Work with SurveyCTO data in R using the rsurveycto package

May 12, 2023
by
Jake Hughey

Two SurveyCTO users demonstrate how to use the new rsurveycto package as a prelude to statistical analysis and data visualization.

This post was written by Jake Hughey and Rob On, core team members of the Agency Fund, a donor partnership advancing innovations and organizations that help people envision and navigate toward a better future. Jake and Rob are SurveyCTO users, R enthusiasts, and developers of the rsurveycto package. This post was originally published on SurveyCTO’s blog.

Why combine R and SurveyCTO?

A prerequisite to monitoring, evaluation, research, and learning (MERL) is collecting data in the field. One commonly used platform for this purpose is SurveyCTO, which specializes in mobile data collection in offline settings. At the Agency Fund, a number of our partner organizations use SurveyCTO to collect and manage their program data. This data is vital for making evidence-based decisions on what’s working (and should be scaled) and what needs more attention. Importantly, SurveyCTO’s REST API makes this data accessible for automated processing and analysis pipelines.

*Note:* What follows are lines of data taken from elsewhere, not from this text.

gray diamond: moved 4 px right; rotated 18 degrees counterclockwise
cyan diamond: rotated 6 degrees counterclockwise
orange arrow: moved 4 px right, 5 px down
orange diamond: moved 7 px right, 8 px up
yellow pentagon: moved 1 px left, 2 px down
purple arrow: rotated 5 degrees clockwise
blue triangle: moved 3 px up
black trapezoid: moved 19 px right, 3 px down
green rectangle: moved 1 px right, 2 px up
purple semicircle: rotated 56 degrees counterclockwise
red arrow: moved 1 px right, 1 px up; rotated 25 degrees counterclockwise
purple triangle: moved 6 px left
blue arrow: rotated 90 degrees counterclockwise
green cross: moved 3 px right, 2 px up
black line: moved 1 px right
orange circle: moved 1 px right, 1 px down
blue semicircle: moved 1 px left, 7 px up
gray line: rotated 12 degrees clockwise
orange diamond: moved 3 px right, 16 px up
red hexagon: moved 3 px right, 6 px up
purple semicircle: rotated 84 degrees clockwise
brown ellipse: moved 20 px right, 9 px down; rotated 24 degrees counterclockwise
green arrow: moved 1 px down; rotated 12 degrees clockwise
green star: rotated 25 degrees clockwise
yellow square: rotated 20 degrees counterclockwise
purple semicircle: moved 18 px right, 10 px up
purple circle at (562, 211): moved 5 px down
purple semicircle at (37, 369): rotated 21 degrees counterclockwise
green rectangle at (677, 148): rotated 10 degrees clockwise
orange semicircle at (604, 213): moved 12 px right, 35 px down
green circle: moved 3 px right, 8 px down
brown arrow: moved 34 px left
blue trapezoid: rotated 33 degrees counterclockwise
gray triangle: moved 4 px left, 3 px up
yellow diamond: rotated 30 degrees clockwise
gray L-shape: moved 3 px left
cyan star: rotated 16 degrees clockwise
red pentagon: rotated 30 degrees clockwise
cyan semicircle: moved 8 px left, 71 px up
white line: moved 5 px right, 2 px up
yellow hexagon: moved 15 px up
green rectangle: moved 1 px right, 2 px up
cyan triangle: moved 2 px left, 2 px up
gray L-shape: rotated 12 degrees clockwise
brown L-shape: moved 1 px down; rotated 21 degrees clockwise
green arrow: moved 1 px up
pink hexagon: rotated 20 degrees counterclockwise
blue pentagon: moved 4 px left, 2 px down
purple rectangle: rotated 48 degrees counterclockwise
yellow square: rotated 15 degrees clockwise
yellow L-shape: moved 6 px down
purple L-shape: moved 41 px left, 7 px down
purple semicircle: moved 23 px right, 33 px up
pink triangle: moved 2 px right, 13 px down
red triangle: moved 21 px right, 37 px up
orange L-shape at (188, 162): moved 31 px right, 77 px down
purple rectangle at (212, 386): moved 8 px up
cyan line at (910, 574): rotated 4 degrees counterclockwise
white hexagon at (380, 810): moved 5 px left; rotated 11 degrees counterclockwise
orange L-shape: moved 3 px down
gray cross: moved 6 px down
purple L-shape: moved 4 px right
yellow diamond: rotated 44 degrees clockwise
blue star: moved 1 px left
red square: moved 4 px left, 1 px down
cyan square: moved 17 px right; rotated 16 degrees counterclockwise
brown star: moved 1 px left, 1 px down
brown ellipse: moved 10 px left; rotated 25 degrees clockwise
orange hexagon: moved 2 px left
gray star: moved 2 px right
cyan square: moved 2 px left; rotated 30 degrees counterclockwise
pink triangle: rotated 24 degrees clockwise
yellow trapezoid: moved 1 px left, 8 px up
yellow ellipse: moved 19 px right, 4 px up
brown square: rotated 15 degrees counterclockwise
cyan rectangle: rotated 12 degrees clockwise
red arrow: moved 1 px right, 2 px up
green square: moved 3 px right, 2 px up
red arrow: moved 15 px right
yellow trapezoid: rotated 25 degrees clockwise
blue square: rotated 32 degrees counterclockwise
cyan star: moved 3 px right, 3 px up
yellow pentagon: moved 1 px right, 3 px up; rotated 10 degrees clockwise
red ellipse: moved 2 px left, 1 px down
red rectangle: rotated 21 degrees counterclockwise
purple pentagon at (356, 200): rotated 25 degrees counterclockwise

For Python users, our colleagues at IDInsight previously developed a wrapper around the REST API in the form of the pysurveycto package. But what about R users? The R programming environment and its rich ecosystem of packages are well-suited for all sorts of MERL-related tasks, from data cleaning to statistical analyses to visualization. Many MERL professionals use R because it’s free and open-source, so it can be used by anyone, anywhere.

What has been missing is a simple way to interact with SurveyCTO data in R, which is why we developed the rsurveycto package.

How does the rsurveycto package work?

The rsurveycto package allows R users to easily pull data from, and even push data to, a SurveyCTO server. The rsurveycto package relies on SurveyCTO’s REST API, but abstracts away the dreary details of dealing with API requests. To get a sense of what’s possible with R and SurveyCTO, let’s see the package in action.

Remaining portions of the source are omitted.